• _Your objective_: The number of lines holding the string "always" is all that is wanted; count them in the records below.

• _Materials provided_:
* * * * * * * * *

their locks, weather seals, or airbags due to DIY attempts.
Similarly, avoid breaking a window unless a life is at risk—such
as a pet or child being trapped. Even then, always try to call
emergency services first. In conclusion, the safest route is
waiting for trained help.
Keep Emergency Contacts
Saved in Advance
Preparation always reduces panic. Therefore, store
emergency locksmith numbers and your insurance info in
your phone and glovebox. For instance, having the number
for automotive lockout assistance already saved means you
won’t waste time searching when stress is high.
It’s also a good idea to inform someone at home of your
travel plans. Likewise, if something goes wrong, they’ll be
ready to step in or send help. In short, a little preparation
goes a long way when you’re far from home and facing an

* * * * * * * * *

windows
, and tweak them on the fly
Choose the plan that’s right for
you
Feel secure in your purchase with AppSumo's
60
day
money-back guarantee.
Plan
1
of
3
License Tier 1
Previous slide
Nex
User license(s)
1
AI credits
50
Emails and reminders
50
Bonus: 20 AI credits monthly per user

* * * * * * * * *

• _Worked solution_: 2